- _Exercise details_
What you hand back must match the listing exactly.

▬▬▬

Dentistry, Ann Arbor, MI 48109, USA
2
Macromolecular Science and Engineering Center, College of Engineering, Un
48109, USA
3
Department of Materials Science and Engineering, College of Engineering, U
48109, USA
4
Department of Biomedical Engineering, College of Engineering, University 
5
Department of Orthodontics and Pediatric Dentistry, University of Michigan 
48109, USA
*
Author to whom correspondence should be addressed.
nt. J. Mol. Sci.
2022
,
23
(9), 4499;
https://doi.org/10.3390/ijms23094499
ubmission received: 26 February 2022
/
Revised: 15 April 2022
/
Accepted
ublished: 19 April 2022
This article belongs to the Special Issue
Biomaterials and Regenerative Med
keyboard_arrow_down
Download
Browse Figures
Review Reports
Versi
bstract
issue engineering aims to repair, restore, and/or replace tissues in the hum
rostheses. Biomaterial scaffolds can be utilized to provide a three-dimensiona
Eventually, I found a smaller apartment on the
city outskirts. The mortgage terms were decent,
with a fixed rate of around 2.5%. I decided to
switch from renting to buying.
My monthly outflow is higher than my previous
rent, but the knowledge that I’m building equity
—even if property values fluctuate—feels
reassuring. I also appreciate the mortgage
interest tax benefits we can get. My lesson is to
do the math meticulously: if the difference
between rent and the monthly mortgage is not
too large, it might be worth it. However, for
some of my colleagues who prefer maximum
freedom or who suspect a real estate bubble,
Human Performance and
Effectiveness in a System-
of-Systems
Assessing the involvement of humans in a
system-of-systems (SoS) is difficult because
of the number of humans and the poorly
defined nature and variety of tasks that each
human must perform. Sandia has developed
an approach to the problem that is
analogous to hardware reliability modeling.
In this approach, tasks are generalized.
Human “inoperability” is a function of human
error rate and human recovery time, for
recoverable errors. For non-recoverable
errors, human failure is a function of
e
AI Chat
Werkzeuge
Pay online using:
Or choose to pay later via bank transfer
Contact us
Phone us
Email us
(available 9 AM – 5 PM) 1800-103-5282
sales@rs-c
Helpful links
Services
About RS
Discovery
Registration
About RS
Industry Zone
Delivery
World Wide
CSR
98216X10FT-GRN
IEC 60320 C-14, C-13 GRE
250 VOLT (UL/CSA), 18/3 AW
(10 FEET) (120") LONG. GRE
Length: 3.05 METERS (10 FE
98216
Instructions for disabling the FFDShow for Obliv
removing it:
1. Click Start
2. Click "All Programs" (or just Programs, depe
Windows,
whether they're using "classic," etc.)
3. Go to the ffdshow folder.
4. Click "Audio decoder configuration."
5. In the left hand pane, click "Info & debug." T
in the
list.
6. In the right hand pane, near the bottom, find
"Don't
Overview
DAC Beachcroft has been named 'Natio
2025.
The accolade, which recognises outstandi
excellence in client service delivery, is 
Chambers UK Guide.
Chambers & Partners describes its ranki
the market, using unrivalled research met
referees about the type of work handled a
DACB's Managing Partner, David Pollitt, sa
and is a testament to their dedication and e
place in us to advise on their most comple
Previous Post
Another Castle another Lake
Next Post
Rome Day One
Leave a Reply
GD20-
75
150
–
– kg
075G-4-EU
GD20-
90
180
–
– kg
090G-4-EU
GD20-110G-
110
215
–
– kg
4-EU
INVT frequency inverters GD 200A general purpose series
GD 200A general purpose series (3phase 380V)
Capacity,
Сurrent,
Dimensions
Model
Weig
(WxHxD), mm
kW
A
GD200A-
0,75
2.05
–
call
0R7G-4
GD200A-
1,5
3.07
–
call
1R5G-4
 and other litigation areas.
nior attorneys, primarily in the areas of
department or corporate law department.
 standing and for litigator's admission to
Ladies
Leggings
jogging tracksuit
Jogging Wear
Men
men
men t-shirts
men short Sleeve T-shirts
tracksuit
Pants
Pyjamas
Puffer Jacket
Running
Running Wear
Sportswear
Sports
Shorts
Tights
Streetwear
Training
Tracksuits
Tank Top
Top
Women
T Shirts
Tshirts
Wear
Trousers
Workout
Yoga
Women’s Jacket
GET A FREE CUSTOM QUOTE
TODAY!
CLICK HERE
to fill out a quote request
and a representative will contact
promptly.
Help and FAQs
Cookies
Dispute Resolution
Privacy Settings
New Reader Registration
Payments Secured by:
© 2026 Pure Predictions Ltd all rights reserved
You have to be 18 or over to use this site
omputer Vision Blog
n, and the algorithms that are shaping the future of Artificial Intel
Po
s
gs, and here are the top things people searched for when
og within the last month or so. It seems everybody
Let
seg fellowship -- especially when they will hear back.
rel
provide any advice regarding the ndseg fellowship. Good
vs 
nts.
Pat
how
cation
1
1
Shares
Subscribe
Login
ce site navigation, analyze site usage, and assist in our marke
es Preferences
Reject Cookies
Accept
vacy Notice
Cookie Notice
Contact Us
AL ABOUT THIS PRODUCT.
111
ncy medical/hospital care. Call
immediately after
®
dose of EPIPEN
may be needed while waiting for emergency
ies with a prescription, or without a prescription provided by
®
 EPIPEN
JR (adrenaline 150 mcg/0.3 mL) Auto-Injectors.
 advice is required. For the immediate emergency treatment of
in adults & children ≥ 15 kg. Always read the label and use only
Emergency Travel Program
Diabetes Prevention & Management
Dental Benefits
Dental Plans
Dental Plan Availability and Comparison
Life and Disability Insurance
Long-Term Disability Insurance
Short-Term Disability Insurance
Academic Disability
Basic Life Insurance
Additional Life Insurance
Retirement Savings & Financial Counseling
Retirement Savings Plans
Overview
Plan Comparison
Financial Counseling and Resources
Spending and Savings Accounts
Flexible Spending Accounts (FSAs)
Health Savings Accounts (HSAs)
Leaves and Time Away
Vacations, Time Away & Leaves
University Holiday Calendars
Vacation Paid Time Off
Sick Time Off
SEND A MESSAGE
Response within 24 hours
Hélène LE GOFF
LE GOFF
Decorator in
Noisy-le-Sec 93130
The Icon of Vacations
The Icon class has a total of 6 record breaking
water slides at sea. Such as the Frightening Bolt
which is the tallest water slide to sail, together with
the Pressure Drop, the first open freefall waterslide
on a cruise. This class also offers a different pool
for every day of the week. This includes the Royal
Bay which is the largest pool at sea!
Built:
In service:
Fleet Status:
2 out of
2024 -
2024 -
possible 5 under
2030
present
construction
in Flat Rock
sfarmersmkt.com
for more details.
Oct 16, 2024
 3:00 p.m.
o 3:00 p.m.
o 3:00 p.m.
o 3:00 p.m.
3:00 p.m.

▬▬▬

- _Solution to this task_
Dentistry, Ann Arbor, MI 48109, USA
2
Macromolecular Science and Engineering Center, College of Engineering, Un
48109, USA
3
Department of Materials Science and Engineering, College of Engineering, U
48109, USA
4
Department of Biomedical Engineering, College of Engineering, University 
5
Department of Orthodontics and Pediatric Dentistry, University of Michigan 
48109, USA
*
Author to whom correspondence should be addressed.
nt. J. Mol. Sci.
2022
,
23
(9), 4499;
https://doi.org/10.3390/ijms23094499
ubmission received: 26 February 2022
/
Revised: 15 April 2022
/
Accepted
ublished: 19 April 2022
This article belongs to the Special Issue
Biomaterials and Regenerative Med
keyboard_arrow_down
Download
Browse Figures
Review Reports
Versi
bstract
issue engineering aims to repair, restore, and/or replace tissues in the hum
rostheses. Biomaterial scaffolds can be utilized to provide a three-dimensiona
Eventually, I found a smaller apartment on the
city outskirts. The mortgage terms were decent,
with a fixed rate of around 2.5%. I decided to
switch from renting to buying.
My monthly outflow is higher than my previous
rent, but the knowledge that I’m building equity
—even if property values fluctuate—feels
reassuring. I also appreciate the mortgage
interest tax benefits we can get. My lesson is to
do the math meticulously: if the difference
between rent and the monthly mortgage is not
too large, it might be worth it. However, for
some of my colleagues who prefer maximum
freedom or who suspect a real estate bubble,
Human Performance and
Effectiveness in a System-
of-Systems
Assessing the involvement of humans in a
system-of-systems (SoS) is difficult because
of the number of humans and the poorly
defined nature and variety of tasks that each
human must perform. Sandia has developed
an approach to the problem that is
analogous to hardware reliability modeling.
In this approach, tasks are generalized.
Human “inoperability” is a function of human
error rate and human recovery time, for
recoverable errors. For non-recoverable
errors, human failure is a function of
e
AI Chat
Werkzeuge
Pay online using:
Or choose to pay later via bank transfer
Contact us
Phone us
Email us
(available 9 AM – 5 PM) 1800-103-5282
sales@rs-c
Helpful links
Services
About RS
Discovery
Registration
About RS
Industry Zone
Delivery
World Wide
CSR
98216X10FT-GRN
IEC 60320 C-14, C-13 GRE
250 VOLT (UL/CSA), 18/3 AW
(10 FEET) (120") LONG. GRE
Length: 3.05 METERS (10 FE
98216
Instructions for disabling the FFDShow for Obliv
removing it:
1. Click Start
2. Click "All Programs" (or just Programs, depe
Windows,
whether they're using "classic," etc.)
3. Go to the ffdshow folder.
4. Click "Audio decoder configuration."
5. In the left hand pane, click "Info & debug." T
in the
list.
6. In the right hand pane, near the bottom, find
"Don't
Overview
DAC Beachcroft has been named 'Natio
2025.
The accolade, which recognises outstandi
excellence in client service delivery, is 
Chambers UK Guide.
Chambers & Partners describes its ranki
the market, using unrivalled research met
referees about the type of work handled a
DACB's Managing Partner, David Pollitt, sa
and is a testament to their dedication and e
place in us to advise on their most comple
Previous Post
Another Castle another Lake
Next Post
Rome Day One
Leave a Reply
GD20-
75
150
–
– kg
075G-4-EU
GD20-
90
180
–
– kg
090G-4-EU
GD20-110G-
110
215
–
– kg
4-EU
INVT frequency inverters GD 200A general purpose series
GD 200A general purpose series (3phase 380V)
Capacity,
Сurrent,
Dimensions
Model
Weig
(WxHxD), mm
kW
A
GD200A-
0,75
2.05
–
call
0R7G-4
GD200A-
1,5
3.07
–
call
1R5G-4
 and other litigation areas.
nior attorneys, primarily in the areas of
department or corporate law department.
 standing and for litigator's admission to
Ladies
Leggings
jogging tracksuit
Jogging Wear
Men
men
men t-shirts
men short Sleeve T-shirts
tracksuit
Pants
Pyjamas
Puffer Jacket
Running
Running Wear
Sportswear
Sports
Shorts
Tights
Streetwear
Training
Tracksuits
Tank Top
Top
Women
T Shirts
Tshirts
Wear
Trousers
Workout
Yoga
Women’s Jacket
GET A FREE CUSTOM QUOTE
TODAY!
CLICK HERE
to fill out a quote request
and a representative will contact
promptly.
Help and FAQs
Cookies
Dispute Resolution
Privacy Settings
New Reader Registration
Payments Secured by:
© 2026 Pure Predictions Ltd all rights reserved
You have to be 18 or over to use this site
omputer Vision Blog
n, and the algorithms that are shaping the future of Artificial Intel
Po
s
gs, and here are the top things people searched for when
og within the last month or so. It seems everybody
Let
seg fellowship -- especially when they will hear back.
rel
provide any advice regarding the ndseg fellowship. Good
vs 
nts.
Pat
how
cation
1
1
Shares
Subscribe
Login
ce site navigation, analyze site usage, and assist in our marke
es Preferences
Reject Cookies
Accept
vacy Notice
Cookie Notice
Contact Us
AL ABOUT THIS PRODUCT.
111
ncy medical/hospital care. Call
immediately after
®
dose of EPIPEN
may be needed while waiting for emergency
ies with a prescription, or without a prescription provided by
®
 EPIPEN
JR (adrenaline 150 mcg/0.3 mL) Auto-Injectors.
 advice is required. For the immediate emergency treatment of
in adults & children ≥ 15 kg. Always read the label and use only
Emergency Travel Program
Diabetes Prevention & Management
Dental Benefits
Dental Plans
Dental Plan Availability and Comparison
Life and Disability Insurance
Long-Term Disability Insurance
Short-Term Disability Insurance
Academic Disability
Basic Life Insurance
Additional Life Insurance
Retirement Savings & Financial Counseling
Retirement Savings Plans
Overview
Plan Comparison
Financial Counseling and Resources
Spending and Savings Accounts
Flexible Spending Accounts (FSAs)
Health Savings Accounts (HSAs)
Leaves and Time Away
Vacations, Time Away & Leaves
University Holiday Calendars
Vacation Paid Time Off
Sick Time Off
SEND A MESSAGE
Response within 24 hours
Hélène LE GOFF
LE GOFF
Decorator in
Noisy-le-Sec 93130
The Icon of Vacations
The Icon class has a total of 6 record breaking
water slides at sea. Such as the Frightening Bolt
which is the tallest water slide to sail, together with
the Pressure Drop, the first open freefall waterslide
on a cruise. This class also offers a different pool
for every day of the week. This includes the Royal
Bay which is the largest pool at sea!
Built:
In service:
Fleet Status:
2 out of
2024 -
2024 -
possible 5 under
2030
present
construction
in Flat Rock
sfarmersmkt.com
for more details.
Oct 16, 2024
 3:00 p.m.
o 3:00 p.m.
o 3:00 p.m.
o 3:00 p.m.
3:00 p.m.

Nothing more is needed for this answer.